A primeira longa de Paul Mazursky, Bob & Carol & Ted & Alice, de 69, é um filme que procurava abordar a questão do sexo de forma adulta e frontal. Como se dizia no workshop, que as personagens de Natalie Wood e Robert Culp frequentam no início do filme, era preciso olhar as pessoas mesmo na cara, não desviar o rosto. A mesma coisa com os affaires da carne, os apetites. Basta pensar no rosto impassível do psiquiatra perante o discurso cheio de vergonhas e evasivas de Alice (Dyan Cannon), ou a forma como o filme termina, daquela forma meio surreal, à saída de um casino - orgia meio conseguida ou meio tentada - com os dois casais olhando-se e olhando desconhecidos olhos nos olhos, enquanto ouvimos Jackie DeShannon cantar, do clássico de Burt Bacharach/ Hal David: "What the world needs now is love, sweet love / It's the only thing that there's just too little of".

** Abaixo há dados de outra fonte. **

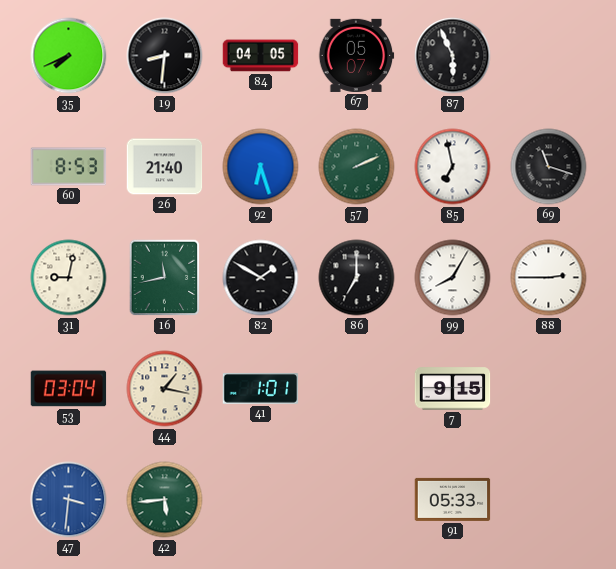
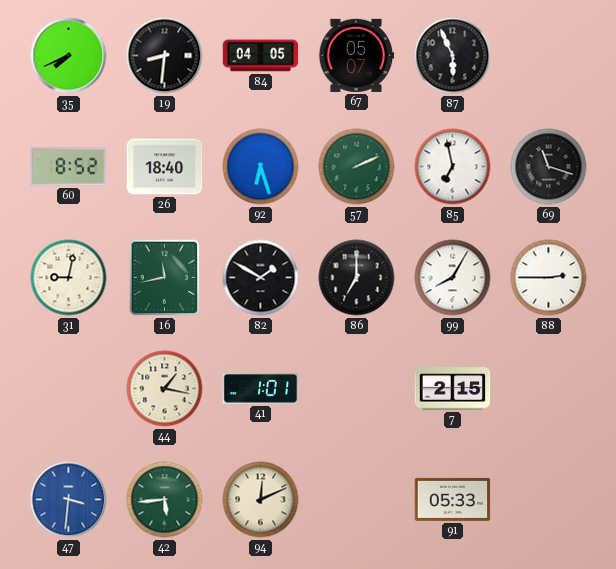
60: 8:53 -> 8:52
26: 21:40 -> 18:40
53: 03:04 -> none
7: 9:15 -> 2:15
94: none -> 12:11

Neste belo texto do Francisco, sobre um filme posterior de Mazursky, Blume in Love, ele faz uma distinção importante entre ligeireza e leveza. Mazurky consegue ser leve, sem ser ligeiro. Aliás, talvez também esteja numa distinção deste tipo a possibilidade de compreender a posição do realizador entre a seriedade e o peso de Bergman (Cenas de Uma Vida Conjugal só surgiria em 73, mas não há como não pensar na ligação/contraste entre a fisicalidade leve de Elliott Gould (o Ted) e a presença solene de um actor como Erland Josephson, nas "cenas de cama") e a ligeireza, pelo menos em termos de uma maior exposição do seu humor, em algumas das comédias sexuais de Woody Allen. Bob & Carol & Ted & Alice é a manifestação desta leveza, em que dois casais descobrem a possibilidade de uma abordagem mais franca da sexualidade, sem que isso tenha um peso trágico necessário ou que o riso contorne as questões. Aliás, sendo um filme de chambre, as suas cenas no exterior, algo bizarras, fazem essa transição, nada ligeira, entre o início e o fim do filme: que é como poderia dizer entre o início dos anos 60, com suas ideias new age, muitas vezes rotuladas de excêntricas ou "de época" (a cena do workshop) e o final dos anos 60, trazendo essa franqueza para aos quartos dos norte-americanos e as ruas citadinas (a já referida cena de fim). Coming of age de uma new age, de certa forma.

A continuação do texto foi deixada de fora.